Cohere has unveiled Embed v3, its latest and most capable text embedding model that achieves state-of-the-art performance on trusted benchmarks. Embed v3 demonstrates significant improvements in semantic search accuracy, especially for real-world, noisy datasets.
Embed v3 stands out in the field of text embedding models with its impressive performance on well-known benchmarks such as the Massive Text Embedding Benchmark (MTEB) and the Benchmark for Evaluating Information Retrieval (BEIR). This model not only tops the charts among 90+ models on MTEB but also excels in zero-shot dense retrieval on BEIR.
Embeddings are vector representations of text that capture semantic meaning.
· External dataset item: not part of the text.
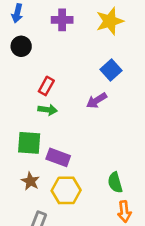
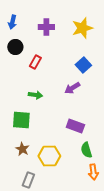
red rectangle: (46, 86) -> (35, 62), moved
purple rectangle: (58, 157) -> (75, 126), moved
They enable powerful applications like semantic search by allowing comparisons between search queries and documents based on their vector similarity.
However, consistently retrieving the most relevant results remains challenging when dealing with noisy real-world data of varying quality. Documents may match a search query topic while containing little useful information.
Embed v3 tackles this problem through enhancements like evaluating content quality and relevance within the vector space itself. This allows properly ranking documents by both topic match and information quality.
Evaluations show these improvements yield substantial gains for semantic search applications. For example, on the TREC-COVID dataset based on a noisy CORD-19 web crawl, Embed v3 achieves much higher search accuracy than benchmarks like OpenAI's ada-002, correctly surfacing documents with the most pertinent details.
It also excels at "multi-hop" questions that require synthesizing details from multiple documents, critical for retrieval-augmented generative AI applications. Testing on HotpotQA showed significantly better performance at retrieving all necessary context to answer complex queries.
Cohere says Embed v3's training methodology is optimized for compression-awareness, enabling efficiently handling billions of embeddings without excessive infrastructure costs. It introduces a new mandatory parameter: input_type
. This ensures that the embedding model is optimized for specific tasks such as search_document
, search_query
, classification
, and clustering
, enhancing the quality and relevance of the results.
Embed v3 is available in English and multilingual versions supporting over 100 languages. The multilingual models support 100+ languages and can be used to search within a language (e.g., search with a French query on French documents) and across languages (e.g., search with a Chinese query on Finnish documents).
Cohere's Embed v3 represents a significant leap forward in the field of text embeddings. Its unparalleled performance, robustness to noisy data, and cost-efficient operation make it a valuable tool for developers looking to improve search applications and RAG systems.